His Spirit “maketh intercession for us with groanings, which cannot be uttered.” Romans 8:26. As the “whole creation groaneth and travaileth together in pain” (Romans 8:26, 22), the heart of the infinite Father is pained in sympathy. Our world is a vast lazar-house, a scene of misery that no pen can picture, misery that we dare not allow even our thoughts to dwell upon. Did we realize it as it is, the burden would be too terrible. Yet God feels it all. In order to destroy sin and its results He gave His best Beloved, and He has put it in our power, by co-operation with Him, to bring this scene of misery to an end. “This gospel of the kingdom shall be preached in all the world for a witness unto all nations; and then shall the end come.” Matthew 24:14. (General Conference Bulletin; July 1,1902)
Studying these passages this week has been a rich study for me and I pray it has been for you as well.
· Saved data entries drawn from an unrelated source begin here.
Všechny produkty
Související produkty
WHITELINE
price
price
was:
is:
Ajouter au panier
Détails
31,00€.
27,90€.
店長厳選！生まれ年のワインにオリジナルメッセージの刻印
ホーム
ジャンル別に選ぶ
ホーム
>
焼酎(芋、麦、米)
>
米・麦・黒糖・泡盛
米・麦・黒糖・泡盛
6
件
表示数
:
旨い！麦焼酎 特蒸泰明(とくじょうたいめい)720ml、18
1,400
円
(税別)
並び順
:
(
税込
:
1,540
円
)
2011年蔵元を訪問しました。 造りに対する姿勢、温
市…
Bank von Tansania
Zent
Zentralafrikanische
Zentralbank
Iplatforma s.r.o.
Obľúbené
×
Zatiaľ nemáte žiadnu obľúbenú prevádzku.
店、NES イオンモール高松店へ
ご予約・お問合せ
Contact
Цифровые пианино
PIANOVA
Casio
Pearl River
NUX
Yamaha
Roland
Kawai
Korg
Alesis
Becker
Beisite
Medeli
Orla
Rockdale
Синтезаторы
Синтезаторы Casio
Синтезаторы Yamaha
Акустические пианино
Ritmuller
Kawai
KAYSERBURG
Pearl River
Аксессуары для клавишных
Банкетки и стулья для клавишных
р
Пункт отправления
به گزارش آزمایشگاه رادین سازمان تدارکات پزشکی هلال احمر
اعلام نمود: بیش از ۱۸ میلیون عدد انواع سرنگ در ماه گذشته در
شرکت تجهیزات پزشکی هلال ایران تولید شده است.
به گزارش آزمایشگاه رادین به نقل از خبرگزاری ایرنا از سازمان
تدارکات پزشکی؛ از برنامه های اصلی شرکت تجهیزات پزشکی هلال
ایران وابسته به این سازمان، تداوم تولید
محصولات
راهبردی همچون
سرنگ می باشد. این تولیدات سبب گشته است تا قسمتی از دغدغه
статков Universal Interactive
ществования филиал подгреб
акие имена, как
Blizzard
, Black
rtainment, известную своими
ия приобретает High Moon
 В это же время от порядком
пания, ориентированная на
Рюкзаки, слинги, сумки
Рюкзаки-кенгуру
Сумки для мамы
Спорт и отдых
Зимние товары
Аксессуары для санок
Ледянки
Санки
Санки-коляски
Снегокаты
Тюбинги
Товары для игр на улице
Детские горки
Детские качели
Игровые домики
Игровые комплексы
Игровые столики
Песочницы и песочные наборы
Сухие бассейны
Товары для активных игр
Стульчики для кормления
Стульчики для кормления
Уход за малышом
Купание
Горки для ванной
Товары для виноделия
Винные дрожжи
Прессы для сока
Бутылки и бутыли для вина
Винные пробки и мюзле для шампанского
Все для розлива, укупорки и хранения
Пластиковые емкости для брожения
I want to simply end with a single question and invite you to send in your answers. I would enjoy beholding them. So here is your question/assignment. After studying these passages this week, what illustration would you draw to depict this week’s lesson? What thousand words would your picture communicate?
May our lives paint the portrait worthy of the redeeming love that is continually poured out in our behalf.